*** Recorded information ***

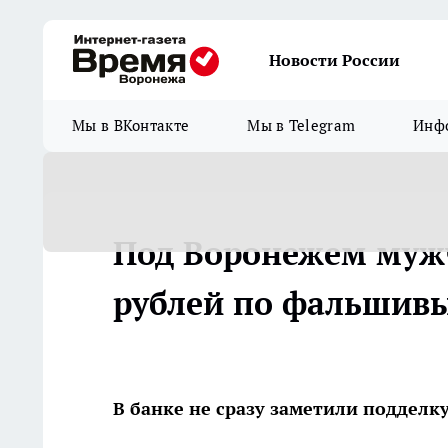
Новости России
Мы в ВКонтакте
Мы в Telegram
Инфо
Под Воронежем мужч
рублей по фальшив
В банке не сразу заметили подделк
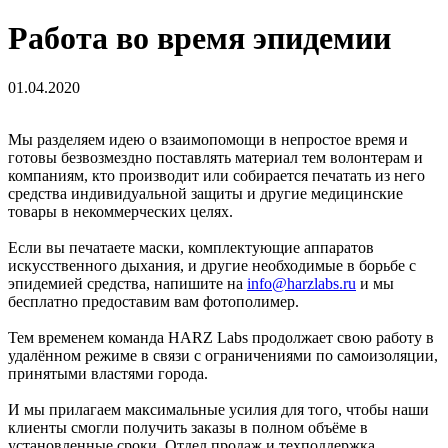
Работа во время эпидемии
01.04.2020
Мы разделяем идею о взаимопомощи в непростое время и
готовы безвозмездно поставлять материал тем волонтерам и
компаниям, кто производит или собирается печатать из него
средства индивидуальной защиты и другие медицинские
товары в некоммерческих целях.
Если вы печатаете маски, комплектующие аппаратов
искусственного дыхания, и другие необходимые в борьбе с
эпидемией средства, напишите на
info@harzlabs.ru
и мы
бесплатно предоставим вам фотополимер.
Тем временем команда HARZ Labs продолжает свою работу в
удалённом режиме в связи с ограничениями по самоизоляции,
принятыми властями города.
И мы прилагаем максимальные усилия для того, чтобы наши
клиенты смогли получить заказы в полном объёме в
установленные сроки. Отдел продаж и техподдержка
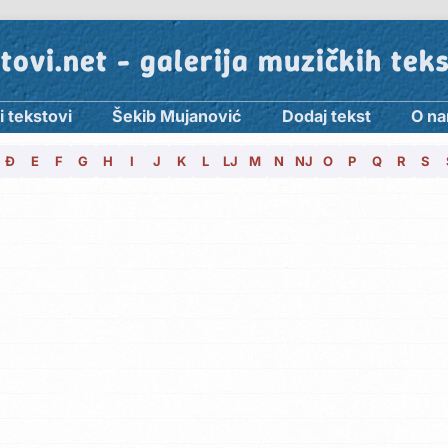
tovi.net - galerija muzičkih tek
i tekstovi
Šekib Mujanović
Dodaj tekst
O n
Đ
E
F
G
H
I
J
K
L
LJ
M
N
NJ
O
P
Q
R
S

***

Task to complete -
Lines from the entries that contain the word "средства" are what the answer must hold.

Written response -
средства индивидуальной защиты и другие медицинские
эпидемией средства, напишите на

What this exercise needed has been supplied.